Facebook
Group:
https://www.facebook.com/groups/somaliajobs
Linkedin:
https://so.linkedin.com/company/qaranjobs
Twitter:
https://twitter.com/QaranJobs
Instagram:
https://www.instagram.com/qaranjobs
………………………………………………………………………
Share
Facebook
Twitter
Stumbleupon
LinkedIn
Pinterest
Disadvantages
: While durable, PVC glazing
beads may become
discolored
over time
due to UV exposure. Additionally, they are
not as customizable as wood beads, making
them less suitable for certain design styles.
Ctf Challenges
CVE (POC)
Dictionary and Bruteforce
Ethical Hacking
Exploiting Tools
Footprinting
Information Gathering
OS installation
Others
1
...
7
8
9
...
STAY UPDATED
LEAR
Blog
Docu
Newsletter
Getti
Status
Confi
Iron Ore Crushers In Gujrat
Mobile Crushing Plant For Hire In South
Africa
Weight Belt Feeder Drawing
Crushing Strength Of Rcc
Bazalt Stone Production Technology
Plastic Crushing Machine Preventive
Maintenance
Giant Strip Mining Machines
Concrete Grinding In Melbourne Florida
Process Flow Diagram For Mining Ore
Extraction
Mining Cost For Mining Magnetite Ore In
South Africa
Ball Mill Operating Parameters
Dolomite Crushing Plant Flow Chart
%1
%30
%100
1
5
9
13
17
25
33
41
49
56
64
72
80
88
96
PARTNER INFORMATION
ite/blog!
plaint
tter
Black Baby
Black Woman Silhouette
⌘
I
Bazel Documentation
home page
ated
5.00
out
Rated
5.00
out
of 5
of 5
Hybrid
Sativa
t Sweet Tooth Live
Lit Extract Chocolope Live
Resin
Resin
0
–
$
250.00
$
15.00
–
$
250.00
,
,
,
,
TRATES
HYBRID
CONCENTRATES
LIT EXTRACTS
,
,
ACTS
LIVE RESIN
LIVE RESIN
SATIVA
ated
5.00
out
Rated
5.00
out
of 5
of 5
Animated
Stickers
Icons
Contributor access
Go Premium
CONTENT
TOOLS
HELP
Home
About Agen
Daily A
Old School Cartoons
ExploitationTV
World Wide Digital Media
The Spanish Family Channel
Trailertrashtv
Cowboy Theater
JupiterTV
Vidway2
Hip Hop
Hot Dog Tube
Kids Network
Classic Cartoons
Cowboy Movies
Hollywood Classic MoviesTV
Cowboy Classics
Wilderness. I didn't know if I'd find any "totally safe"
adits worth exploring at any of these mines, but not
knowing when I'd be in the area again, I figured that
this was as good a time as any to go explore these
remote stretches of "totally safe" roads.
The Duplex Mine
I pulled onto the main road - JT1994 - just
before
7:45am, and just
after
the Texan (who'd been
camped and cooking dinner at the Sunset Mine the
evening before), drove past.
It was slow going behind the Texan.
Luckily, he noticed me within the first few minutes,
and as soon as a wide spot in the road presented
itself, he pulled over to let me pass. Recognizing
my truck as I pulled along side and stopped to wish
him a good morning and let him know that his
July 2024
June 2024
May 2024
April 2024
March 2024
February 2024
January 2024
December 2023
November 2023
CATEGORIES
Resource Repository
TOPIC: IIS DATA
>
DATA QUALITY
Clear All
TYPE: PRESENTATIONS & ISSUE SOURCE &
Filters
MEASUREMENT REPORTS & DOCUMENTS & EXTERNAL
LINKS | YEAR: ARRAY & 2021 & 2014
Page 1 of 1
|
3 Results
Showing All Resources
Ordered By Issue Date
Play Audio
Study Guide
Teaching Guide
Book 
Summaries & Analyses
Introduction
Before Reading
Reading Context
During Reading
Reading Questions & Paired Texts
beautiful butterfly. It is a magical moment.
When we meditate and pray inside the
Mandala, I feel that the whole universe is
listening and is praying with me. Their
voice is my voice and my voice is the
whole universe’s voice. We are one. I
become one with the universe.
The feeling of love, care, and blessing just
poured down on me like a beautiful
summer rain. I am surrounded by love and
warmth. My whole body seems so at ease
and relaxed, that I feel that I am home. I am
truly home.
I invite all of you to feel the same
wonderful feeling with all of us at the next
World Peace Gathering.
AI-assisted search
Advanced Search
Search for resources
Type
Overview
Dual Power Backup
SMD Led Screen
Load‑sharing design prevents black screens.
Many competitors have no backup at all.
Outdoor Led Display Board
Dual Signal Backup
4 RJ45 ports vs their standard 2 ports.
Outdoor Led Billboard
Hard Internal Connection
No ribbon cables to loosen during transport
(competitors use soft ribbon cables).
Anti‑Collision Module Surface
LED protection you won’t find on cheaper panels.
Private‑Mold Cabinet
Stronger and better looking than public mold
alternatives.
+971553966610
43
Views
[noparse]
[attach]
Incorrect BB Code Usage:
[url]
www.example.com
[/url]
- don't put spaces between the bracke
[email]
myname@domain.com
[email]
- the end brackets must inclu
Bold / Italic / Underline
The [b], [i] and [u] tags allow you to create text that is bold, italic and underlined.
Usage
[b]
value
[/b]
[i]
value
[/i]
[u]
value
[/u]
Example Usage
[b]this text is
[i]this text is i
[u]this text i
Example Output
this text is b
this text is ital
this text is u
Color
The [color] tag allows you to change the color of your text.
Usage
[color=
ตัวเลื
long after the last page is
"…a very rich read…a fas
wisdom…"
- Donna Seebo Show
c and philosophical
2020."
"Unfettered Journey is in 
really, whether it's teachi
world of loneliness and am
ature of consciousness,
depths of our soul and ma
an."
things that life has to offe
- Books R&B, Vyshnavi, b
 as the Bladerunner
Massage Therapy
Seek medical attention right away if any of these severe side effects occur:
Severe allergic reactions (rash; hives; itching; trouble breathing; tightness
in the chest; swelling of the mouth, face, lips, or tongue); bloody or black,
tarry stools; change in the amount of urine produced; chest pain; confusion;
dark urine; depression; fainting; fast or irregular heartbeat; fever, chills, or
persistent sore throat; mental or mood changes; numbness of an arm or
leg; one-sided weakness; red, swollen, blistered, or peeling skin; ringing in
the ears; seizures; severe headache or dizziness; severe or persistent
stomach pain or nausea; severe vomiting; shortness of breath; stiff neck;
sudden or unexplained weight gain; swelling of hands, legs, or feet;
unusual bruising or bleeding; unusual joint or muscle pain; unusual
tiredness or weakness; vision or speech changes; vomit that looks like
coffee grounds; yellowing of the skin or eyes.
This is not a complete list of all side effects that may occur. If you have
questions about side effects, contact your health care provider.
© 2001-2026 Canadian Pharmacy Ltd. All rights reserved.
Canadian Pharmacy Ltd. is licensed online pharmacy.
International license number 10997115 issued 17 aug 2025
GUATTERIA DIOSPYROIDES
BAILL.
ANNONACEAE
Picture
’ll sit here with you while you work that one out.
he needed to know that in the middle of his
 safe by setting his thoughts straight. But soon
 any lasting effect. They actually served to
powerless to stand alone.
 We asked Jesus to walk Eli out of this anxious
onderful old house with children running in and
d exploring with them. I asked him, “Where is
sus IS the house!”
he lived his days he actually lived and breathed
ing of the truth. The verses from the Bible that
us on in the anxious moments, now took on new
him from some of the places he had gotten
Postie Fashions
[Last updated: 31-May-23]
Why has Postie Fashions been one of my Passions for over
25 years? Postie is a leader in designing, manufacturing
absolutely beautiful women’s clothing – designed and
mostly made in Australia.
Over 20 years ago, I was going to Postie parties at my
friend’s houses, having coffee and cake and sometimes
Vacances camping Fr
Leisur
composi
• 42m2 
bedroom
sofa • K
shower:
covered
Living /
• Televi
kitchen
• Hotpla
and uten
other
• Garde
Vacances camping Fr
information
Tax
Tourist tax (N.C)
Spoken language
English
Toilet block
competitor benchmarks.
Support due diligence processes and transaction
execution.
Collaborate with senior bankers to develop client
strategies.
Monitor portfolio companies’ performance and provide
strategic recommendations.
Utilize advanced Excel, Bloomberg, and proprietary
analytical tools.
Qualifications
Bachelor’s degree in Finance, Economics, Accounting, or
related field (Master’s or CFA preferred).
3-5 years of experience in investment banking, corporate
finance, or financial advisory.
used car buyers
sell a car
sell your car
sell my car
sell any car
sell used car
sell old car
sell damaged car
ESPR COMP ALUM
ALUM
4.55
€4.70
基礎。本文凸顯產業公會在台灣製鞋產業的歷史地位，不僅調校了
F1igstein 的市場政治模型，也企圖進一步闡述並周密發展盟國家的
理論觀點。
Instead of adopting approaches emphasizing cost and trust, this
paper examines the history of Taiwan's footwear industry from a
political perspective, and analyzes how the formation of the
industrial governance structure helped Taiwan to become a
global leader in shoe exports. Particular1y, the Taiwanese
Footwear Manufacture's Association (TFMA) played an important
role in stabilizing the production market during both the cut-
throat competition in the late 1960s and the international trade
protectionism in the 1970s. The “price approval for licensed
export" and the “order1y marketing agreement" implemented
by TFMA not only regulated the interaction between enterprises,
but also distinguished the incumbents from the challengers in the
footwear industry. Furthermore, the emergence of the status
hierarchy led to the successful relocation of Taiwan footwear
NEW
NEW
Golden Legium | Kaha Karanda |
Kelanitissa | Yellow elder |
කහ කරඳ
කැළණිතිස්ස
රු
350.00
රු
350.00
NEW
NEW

+ + + + +

* [Your goal] Exact retyping is needed for the line with "Golden Legium | Kaha Karanda |" and for each line after it through the end of the listing above; no other lines belong.

* [Answer box]
Golden Legium | Kaha Karanda |
Kelanitissa | Yellow elder |
කහ කරඳ
කැළණිතිස්ස
රු
350.00
රු
350.00
NEW
NEW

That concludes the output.